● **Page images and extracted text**
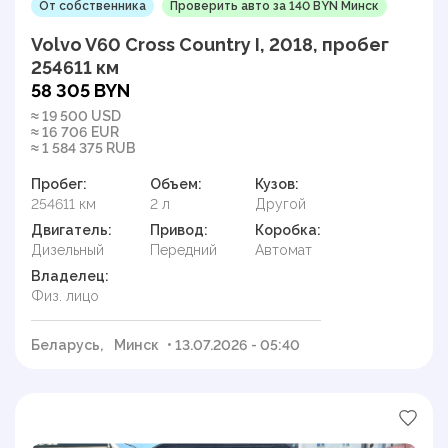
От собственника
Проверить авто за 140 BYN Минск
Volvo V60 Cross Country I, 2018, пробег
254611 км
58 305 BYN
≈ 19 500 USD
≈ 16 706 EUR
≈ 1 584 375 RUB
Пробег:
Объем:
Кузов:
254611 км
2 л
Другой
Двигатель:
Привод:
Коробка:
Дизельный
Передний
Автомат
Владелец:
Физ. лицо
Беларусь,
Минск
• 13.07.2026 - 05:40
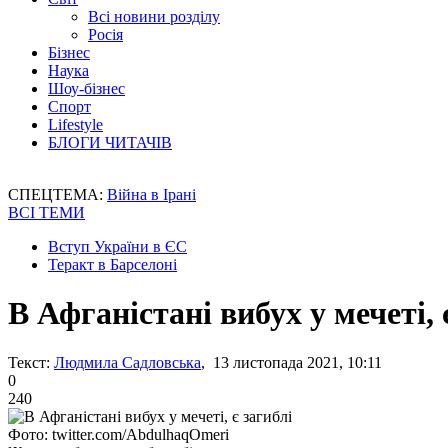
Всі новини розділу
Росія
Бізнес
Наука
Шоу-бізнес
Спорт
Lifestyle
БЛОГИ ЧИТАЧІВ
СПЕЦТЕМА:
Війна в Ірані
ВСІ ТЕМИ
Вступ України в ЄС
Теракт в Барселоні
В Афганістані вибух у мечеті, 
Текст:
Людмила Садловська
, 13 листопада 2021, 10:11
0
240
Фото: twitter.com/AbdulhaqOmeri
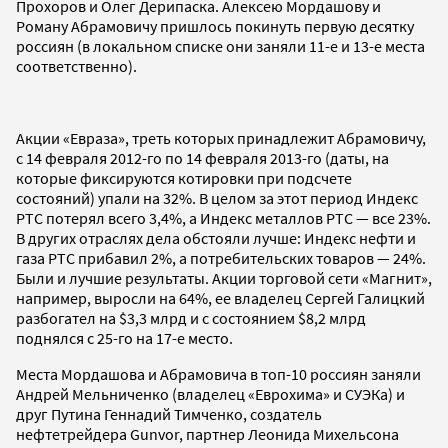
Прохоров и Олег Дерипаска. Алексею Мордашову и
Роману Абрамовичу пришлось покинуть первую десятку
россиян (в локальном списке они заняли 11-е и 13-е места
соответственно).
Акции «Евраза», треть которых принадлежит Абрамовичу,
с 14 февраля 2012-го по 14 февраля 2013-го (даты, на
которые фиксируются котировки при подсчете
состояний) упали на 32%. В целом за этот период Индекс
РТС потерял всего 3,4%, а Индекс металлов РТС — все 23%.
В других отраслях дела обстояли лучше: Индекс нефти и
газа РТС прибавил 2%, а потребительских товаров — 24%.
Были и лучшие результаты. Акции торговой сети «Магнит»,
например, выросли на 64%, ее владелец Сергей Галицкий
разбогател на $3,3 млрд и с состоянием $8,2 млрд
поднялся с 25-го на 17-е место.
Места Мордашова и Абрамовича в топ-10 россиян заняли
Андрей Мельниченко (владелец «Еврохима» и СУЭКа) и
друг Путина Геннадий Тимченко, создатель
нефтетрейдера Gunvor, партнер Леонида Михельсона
...
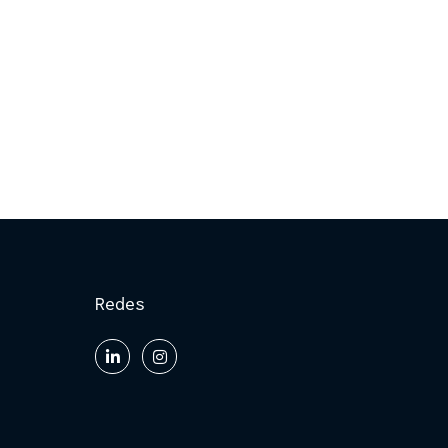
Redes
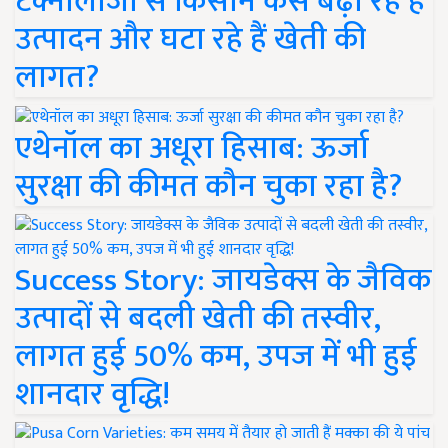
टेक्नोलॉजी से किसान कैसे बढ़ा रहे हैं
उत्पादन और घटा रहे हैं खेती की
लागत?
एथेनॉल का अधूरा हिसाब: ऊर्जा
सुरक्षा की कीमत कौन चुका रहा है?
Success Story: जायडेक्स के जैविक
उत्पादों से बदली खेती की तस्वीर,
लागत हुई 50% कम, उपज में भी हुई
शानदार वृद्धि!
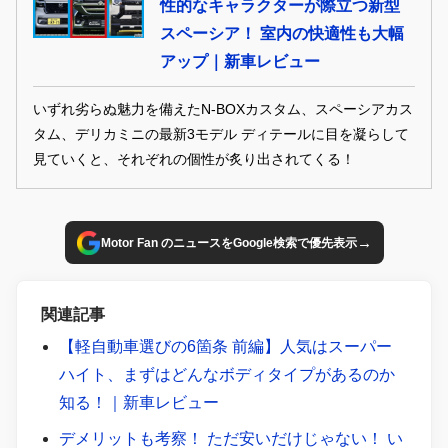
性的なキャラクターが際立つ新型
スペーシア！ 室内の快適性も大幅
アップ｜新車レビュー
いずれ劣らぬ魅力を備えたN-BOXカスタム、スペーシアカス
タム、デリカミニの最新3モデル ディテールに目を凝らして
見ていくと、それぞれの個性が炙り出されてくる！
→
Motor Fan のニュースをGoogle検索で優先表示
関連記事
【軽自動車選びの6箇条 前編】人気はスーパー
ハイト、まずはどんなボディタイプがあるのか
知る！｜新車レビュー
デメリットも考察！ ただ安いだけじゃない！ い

● **WHAT NEEDS TO BE DONE**
Please show, exactly as written, every line above that contains the word "Абрамовичу".

● **WRITTEN SOLUTION**
Роману Абрамовичу пришлось покинуть первую десятку
Акции «Евраза», треть которых принадлежит Абрамовичу,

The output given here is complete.